Parité fixe du Franc CFA face à l’Euro : un frein au développement
“La parité fixe apporte une stabilité aux économies africaines. Elle permet aussi de maintenir une inflation basse. Cependant, l’arrimage à l’euro pose problème pour les économies africaines, notamment celles qui sont essentiellement agricoles ou minières. Ces dernières sont peu productives”, a expliqué Noël Magloire Ndoba, consultant et ancien doyen de la Faculté des Sciences Economiques de Brazzaville, sur Capital.
Sur le même journal, l’économiste et directeur du Forum Africain des Alternatives, Demba Moussa Dembélé, estime que le Franc CFA – avec sa parité fixe – constitue un frein au développement économique étant donné qu’il ne profite qu’aux PME (Petites et Moyennes Entreprises). Pas seulement : il déplore la fuite des capitaux et des bénéfices des entreprises à cause de la liberté de circulation des fonds entre la France et la zone du Franc CFA. “Les PME africaines n’ont pas accès aux financements bancaires, et ce en raison de restrictions monétaires que les banques centrales africaines sont obligées de suivre.
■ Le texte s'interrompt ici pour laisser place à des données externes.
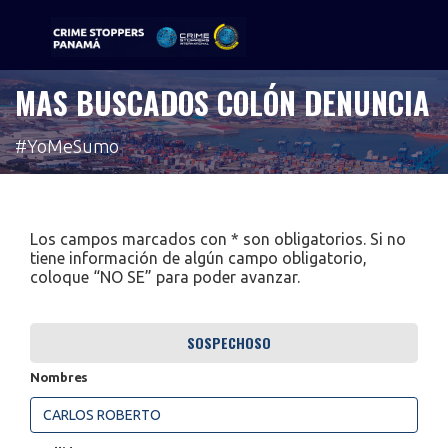
MAS BUSCADOS COLÓN DENUNCIA
Sigue tu pista
#YoMeSumo
Los campos marcados con * son obligatorios. Si no
tiene información de algún campo obligatorio,
coloque “NO SE” para poder avanzar.
SOSPECHOSO
Nombres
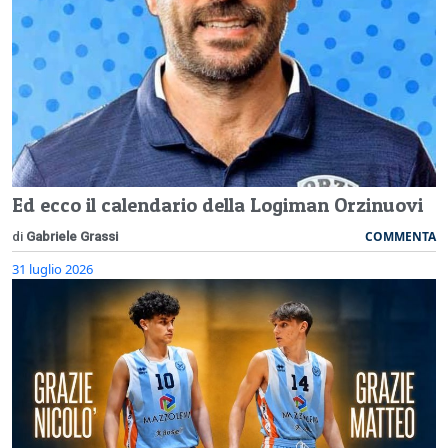
Ed ecco il calendario della Logiman Orzinuovi
COMMENTA
di
Gabriele Grassi
31 luglio 2026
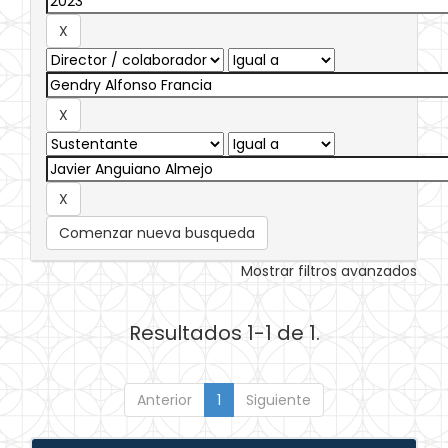
Comenzar nueva busqueda
Mostrar filtros avanzados
Resultados 1-1 de 1.
Anterior
1
Siguiente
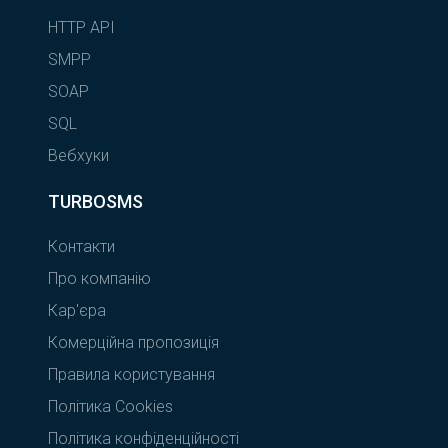
HTTP API
SMPP
SOAP
SQL
Вебхуки
TURBOSMS
Контакти
Про компанію
Кар'єра
Комерційна пропозиція
Правила користування
Політика Cookies
Політика конфіденційності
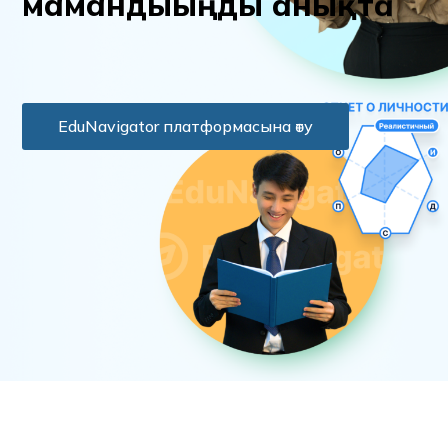
м
а
м
а
н
д
ы
ы
ң
д
ы
а
н
ы
қ
т
а
EduNavigator платформасына өту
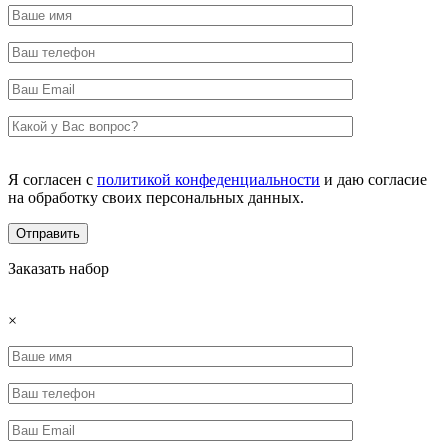
Я согласен с
политикой конфеденциальности
и даю согласие
на обработку своих персональных данных.
Заказать набор
×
Ce modèle est calqué sur celui de la Banque Centrale Européenne”, a-t-il encore noté.
Réformer la parité fixe du Franc CFA
Dans ce contexte, l’économiste et directeur du Forum Africain des Alternatives souligne qu’il faut mettre en place une politique monétaire plus flexible dans les pays africains, ce qui devrait stimuler les investissements, la production et l’emploi. D’un autre côté, un analyste financier estime que les pays africains sont confrontés à une problématique de taille au niveau de la structure de leurs économies respectives, qui sont différentes. – les pays de côtiers d’Afrique de l’Ouest, ceux du Sahel et ceux qui ont une économie pétrolière -. Ces derniers, à titre d’exemple, sont lourdement impactés par la chute des cours du pétrole, ce qui affaiblit leur économie.
De ce fait, selon les économistes, il faut commencer par réformer la parité du Franc CFA. Elle doit être calculée sur la base d’un panier de monnaies, à savoir l’euro, le dollar et le yuan chinois, sachant que ce dernier est de plus en plus présent dans le commerce international.